Tıptı bizim stat gibi, Eskişehir’in
yeni stadyumu da şehrin çok dışında bir yere inşa ediliyormuş. Eskişehir’deki
tartışma konusu stadın şehir dışına yaptırılmasıyla ilgili değil. Asıl
tartışma, şehrin tam göbeğindeki Atatürk Stadı yıkıldıktan sonra ortaya çıkacak
yaklaşık 50 bin dönümlük alanın nasıl kullanılacağı ile ilgili.
Eskişehir’de de yıkılacak stadyumun
alanı, yeni stadı yaptıran TOKİ’ye devredilmiş. TOKİ, her yerde olduğu gibi bu
alanda lüks konut ve AVM yapmak için harekete geçmiş. Eskişehir Büyükşehir
Belediye Başkanı Yılmaz Büyükerşen, “Arsayı bana verin, buraya Kent Meydanı
yapayım” demiş. Arsa Belediyeye verilmemiş tabii, Ama kısa adı (TDKB) olan Türk
Dünyası Kültür Başkenti Ajansı devreye girerek arsanın parasını ödemiş ve
TOKİ’den aldığı bu arsayı Anadolu Üniversitesine devretmiş. O arsada Kent
Meydanı yapılamamış ama Eskişehirliler o değerli arsayı rant aracı olmaktan da
kurtarmış.
O arsa üzerinde şimdi bir kültür
merkezi kurulacakmış. Ne güzel.
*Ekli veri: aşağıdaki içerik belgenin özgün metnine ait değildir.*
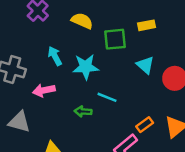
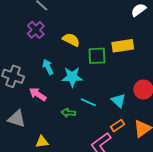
yellow rectangle: (147, 25) -> (123, 46), size x1.5
cyan triangle: (145, 65) -> (118, 101), moved
pink arrow: (44, 90) -> (38, 94), turned 42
Bizim yeni 19 Mayıs Arena önümüzdeki sezon
kapılarını açtığında, yıkılacak eski 19 Mayıs stadının yeri ne olacak? 19
Mayıs’ın çok değerli o arazisini kurtaracak bir babayiğit henüz ortaya
çıkmadığı için, o arsada TOKİ ne isterse o olacak. Tülay Taşkın’ın ikinci
yazısı Eskişehir’e yapılmak istenen üçüncü devlet üniversitesiyle ilgiliydi. Biliyorsunuz
Eskişehir’de Anadolu Üniversitesi ve Osman Gazi Üniversitesi olmak üzere iki
devlet üniversitesi var. Ama bununla yetinmiyor Eskişehirliler, üçüncü bir
devlet üniversitesi daha istiyorlar.
Tülay Taşkın’ın yazısından
öğrendiğimiz kadarıyla, Sarar’ın sahibi Celalettin Sarar’ın öncülük ettiği bir
gurup ve ayrıca cemaate bağlı bir başka gurup tarafından özel üniversite kurmak
için girişimlerde bulunulmuş ama bu iki girişimden de henüz bir sonuç
alınamamış. Cemaate bağlı gurubun bundan böyle Eskişehir’de özel üniversite
kurabileceğini sanmam ama Sarar isterse o özel üniversiteyi kurar.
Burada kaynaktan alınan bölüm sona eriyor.